She had clambered across sections, traversed references, almanacs, and oddments, and had ended up perched on a pile of illustrated ornithological guidebooks on the topmost shelf of the upper-right-most balcony of the East Wing. As she calculated it, this was the furthest point from the Heart of the Library.
Adjusting herself to better suit her comfort, she wondered idly what bird-fanciers would climb this far, if any ever had. She had met only a few in her long, long years here. The height did, however, suit the subject. She opened one and spread it out in front of her, to make it look like the magpie depicted was launching out into the abyss below.
“Laauren…”
This was the first sign that they had noticed she was missing. Lock a door long enough and people will stop trying it. They knew it. They knew she had given up on escape. Had given up on fresh air and new sounds and everything but what they had given her. A hundred years walled in by the smell of varnished wood and mouldering paper.
She had slotted herself, with categorical correctness, into this still, stale, murmuring prison.
Taps and bangs rang up the galleries. Loud noises of a kind heard only once a decade in this place. They were starting to panic now. She pulled herself in tighter, wedged herself in behind a church Bible the size of a tombstone. She didn’t have long, in either sense. She had left a trail of blood for them to follow. She had tried. She had tried to shake them, treading her path over a mountain of old Encyclopaedia Britannicas, hoping the blood would get lost on their red dust covers, like shaking sniffer dogs by crossing a stream.
“LAAURENN.”
Their voices closer now, or at any rate, with greater urgency. It was now or never. If she had had nothing else her entire life that they had not given her, her death would be her own. This one thing. She tested it out. She flung out the bird book. The wings stayed spread a moment in midair before the book flipped and hurtled down, to a floor that was out of sight.

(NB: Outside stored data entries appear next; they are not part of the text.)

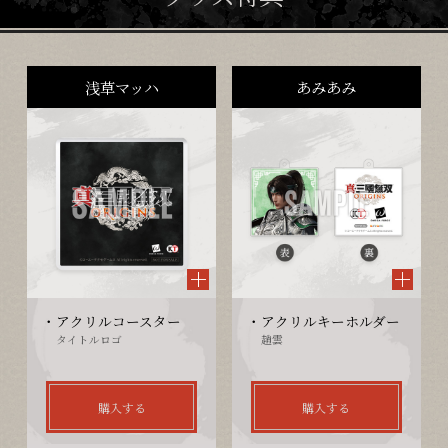
浅草マッハ
あみあみ
アクリルコースター
アクリルキーホルダー
タイトルロゴ
趙雲
購入する
購入する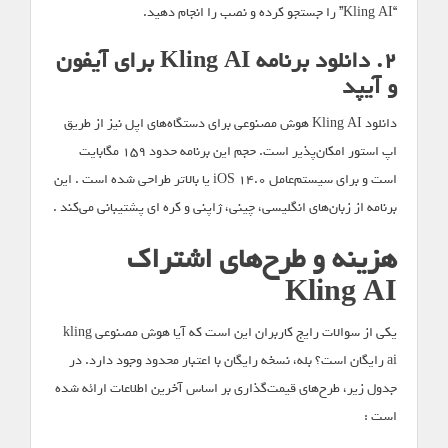
“Kling AI” را جستجو کرده و نصب را انجام دهید.
۲. دانلود برنامه Kling AI برای آیفون
و آیپد
دانلود Kling AI هوش مصنوعی برای دستگاه‌های اپل نیز از طریق
اپ استور امکان‌پذیر است. حجم این برنامه حدود ۱۵۹ مگابایت
است و برای سیستم‌عامل iOS 14.0 یا بالاتر طراحی شده است . این
برنامه از زبان‌های انگلیسی، چینی، ژاپنی و کره ای پشتیبانی می‌کند .
هزینه و طرح‌های اشتراک
Kling AI
یکی از سوالات رایج کاربران این است که آیا هوش مصنوعی kling
ai رایگان است؟ بله، نسخه رایگان با اعتبار محدود وجود دارد. در
جدول زیر، طرح‌های قیمت‌گذاری بر اساس آخرین اطلاعات ارائه شده
است :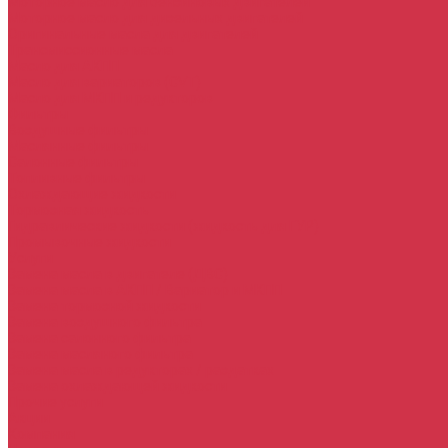
Моторное масло для бензиновых двигателей
Моторное масло для дизельных двигателей
Оригинальные масла для двигателей
Трансмиссионные масла
Масло для АКПП
Масло для вариаторов (CVT)
Масло для МКПП и редукторов
Фильтры
Воздушные фильтры
Маслянные фильтры
Салонные фильтры
Топливные фильтры
Охлаждающие жидкости
Тормозная жидкость
Гидравлические жидкости (жидкость для ГУР)
Промывочные жидкости
Услуги
Замена масла в двигателе (ДВС)
Замена масла в АКПП / Вариатор и МКПП
Замена тормозной жидкости
Замена воздушного фильтра
Замена салонного фильтра
Замена масляного фильтра
Замена масла в редукторах / раздатках
Замена охлаждающей жидкости
Прочие услуги
Акции
Компания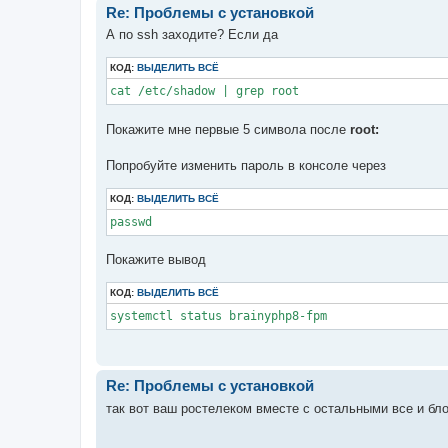
Re: Проблемы с установкой
А по ssh заходите? Если да
КОД:
ВЫДЕЛИТЬ ВСЁ
cat /etc/shadow | grep root
Покажите мне первые 5 символа после
root:
Попробуйте изменить пароль в консоле через
КОД:
ВЫДЕЛИТЬ ВСЁ
passwd
Покажите вывод
КОД:
ВЫДЕЛИТЬ ВСЁ
systemctl status brainyphp8-fpm
Re: Проблемы с установкой
так вот ваш pocтелеком вместе с остальными все и бло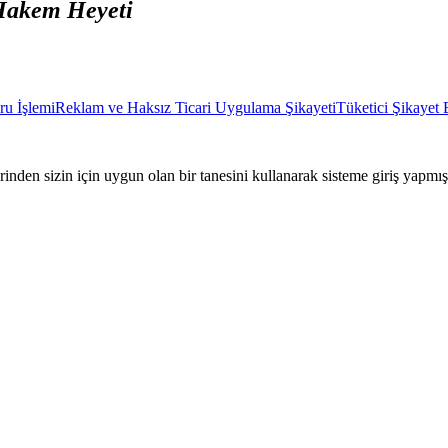
 Hakem Heyeti
ru İşlemi
Reklam ve Haksız Ticari Uygulama Şikayeti
Tüketici Şikayet 
nden sizin için uygun olan bir tanesini kullanarak sisteme giriş yapmı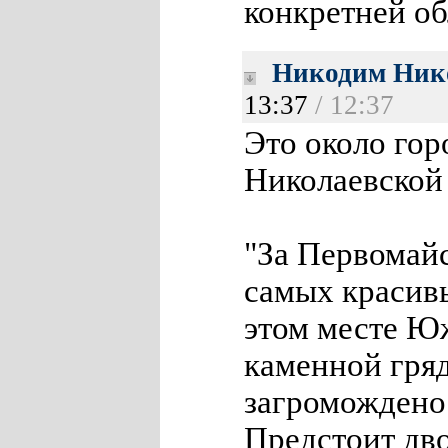
конкретней об
Никодим Ник
13:37
/ 12:37
Это около гор
Николаевской
"За Первомайс
самых красивы
этом месте Ю
каменной гряд
загромождено
Предстоит дв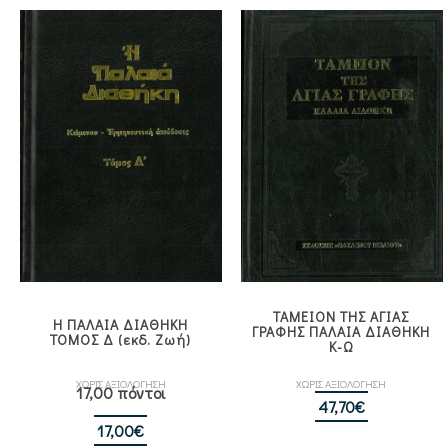
ΤΑΜΕΙΟΝ ΤΗΣ ΑΓΙΑΣ
Η ΠΑΛΑΙΑ ΔΙΑΘΗΚΗ
ΓΡΑΦΗΣ ΠΑΛΑΙΑ ΔΙΑΘΗΚΗ
ΤΟΜΟΣ Δ (εκδ. Ζωή)
Κ-Ω
ΧΩΡΙΣ ΑΞΙΟΛΟΓΗΣΗ
ΧΩΡΙΣ ΑΞΙΟΛΟΓΗΣΗ
17,00 πόντοι
47,70
€
17,00
€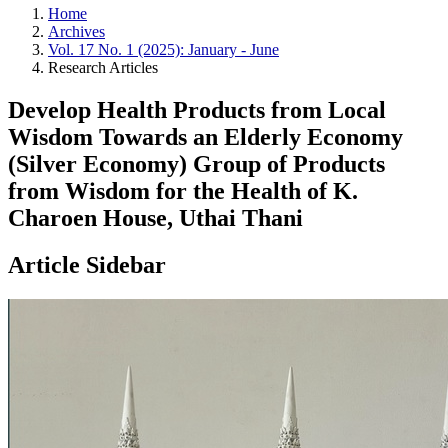
Home
Archives
Vol. 17 No. 1 (2025): January - June
Research Articles
Develop Health Products from Local
Wisdom Towards an Elderly Economy
(Silver Economy) Group of Products
from Wisdom for the Health of K.
Charoen House, Uthai Thani
Article Sidebar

She watched, on her hands and knees, and was taken by quite surprise by what happened next. Maybe it was her lightheadedness, or maybe her hands, slick with blood, could not hold onto the edge, but she went over. The ledge of books she crouched on tipped over and sent her with it.
It took a long time to reach the floor, and it occurred to her, as she went, that although the power of choice had been, yet again, denied her, her scream would be the loudest thing ever to break the quiet of that place.
They heard her laugh, half a mile down, just before the crunch of bones.